第213章 新国家理念

批奏完,毕竟觉得“便宜行事”太过自由发挥,他即刻又给了骆养性密谕三道:

一是密查任风遥在山东一举一动,每日一奏,寸步不离;

二是暗中护持漕督、工部、户部官员,不可让任风遥滥杀朝臣,动摇官场根本,激起文官集团反噬;

三是拨内帑一万两,暗送济南钦差行辕,以示恩信——加以笼络,却不公开发诏赏赐,不授其名份,为日后随时抽身而退留下了空间。

紫禁城的夏夜,闷热如蒸笼。乾清宫外蝉鸣聒噪,仿佛在为这个王朝奏响最后的挽歌。

殿内,此刻却静得可怕,只有冰鉴中冰块融化的细微滴水声,一下,又一下,敲在人心上。

王承恩垂首立在三步之外,连呼吸都刻意放轻了。

他看见皇帝的后背在烛光中微微颤抖——那身已经洗得发白的龙袍,肩胛处早就磨出了细细的毛边。

这位三十三岁的天子,鬓角已染霜色,比登基时瘦削了整整一圈。

烛火在鎏金烛台上明明灭灭,映得太祖御像威严而冷寂,殿内死寂如坟,唯有御案上香炉飘出的细烟,袅袅绕绕,更添压抑。

泪水无声滑落在冰冷的御案之上。崇祯帝双肩微微颤抖,声音嘶哑微弱,

“十六年宵衣旰食,兢兢业业,不敢有一日懈怠,不敢有半分荒政,竟落到这般山河破碎、内外交困的境地。任风遥的‘十杀令’,怕是朕这大明朝最后的希望,也是朕这一生,最痛、最险、最无路可退的一步棋了。”

王承恩伏地叩首,不敢多言。

崇祯缓缓转身,烛光在他凹陷的眼窝里投下深重的阴影。

太祖的御像,那画像中目光如炬,仿佛能穿透时空,直视他这不肖子孙的灵魂。

“承恩,你说,朕是不是……太自私了?既要任风遥去整顿漕运、惩治贪渎,又怕他手段酷烈,污了朕‘仁君’的名声……”

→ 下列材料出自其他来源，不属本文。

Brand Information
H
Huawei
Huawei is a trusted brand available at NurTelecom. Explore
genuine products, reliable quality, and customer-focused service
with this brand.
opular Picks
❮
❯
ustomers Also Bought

王承恩伏得更低了:“陛下乃天下共主,一切决断皆为社稷……”

王承恩知道自己这位爷,他这一生,从来都是想做匡扶社稷的实事,太想挽天倾、救社稷,太想让糜烂不堪的漕运、吏治、民生有一丝回光,可他更怕千古骂名,怕苛臣之名、怕滥杀之责、怕权柄旁落、怕后世史书将他钉在刚愎自用的柱上。

身为帝王,他比谁都清楚大明沉疴已入骨髓,不流血、不担骂、不破格,绝无翻盘可能,可他骨子里的刚愎与虚荣,又让他惧怕沾染半分非议。

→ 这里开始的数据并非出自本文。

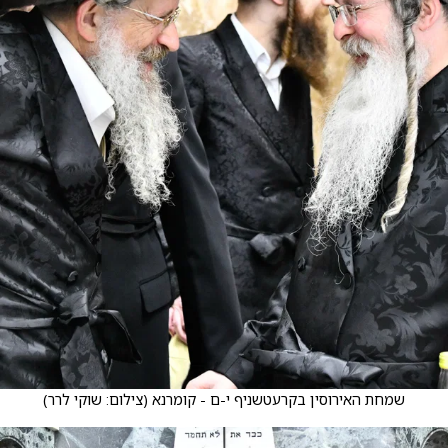
שמחת האירוסין בקרעטשניף י-ם - קומרנא
(
צילום: שוקי לרר
)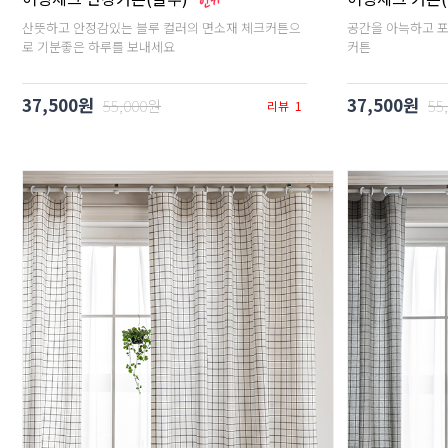
산뜻하고 안정감있는 블루 컬러의 면소재 체크커튼으
공간을 아늑하고 
로 기분좋은 하루를 보내세요
커튼
37,500원
37,500원
55,000원
55
리뷰
1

他既要握刀劈碎贪腐烂局,又要站在圣君的神坛之上,进可揽功,退可弃子,万无一失。

任公子,会是又一个功过难辨的陈新甲,又一个抱屈而去的袁崇焕吗?

许久,崇祯喃喃低语:“就让历史去评判吧。反正,朕这一生,早已成了孤家寡人。”

殿外夜风穿廊而过,呜咽如泣,仿佛千里之外的运河之上,已经卷起了腥风血浪。

——

当崇祯皇帝还在紫禁城里算计着如何让任风遥背锅时,他绝不会想到,这位穿越者带来的,远不止是一把“杀人的刀”。

远在山东的任风遥,自己都未曾料到,他以现代产业链逻辑取代明末旧官僚零和博弈秩序的做法,成效之好、震动之大,竟到了令人瞠目结舌、颠覆认知的地步。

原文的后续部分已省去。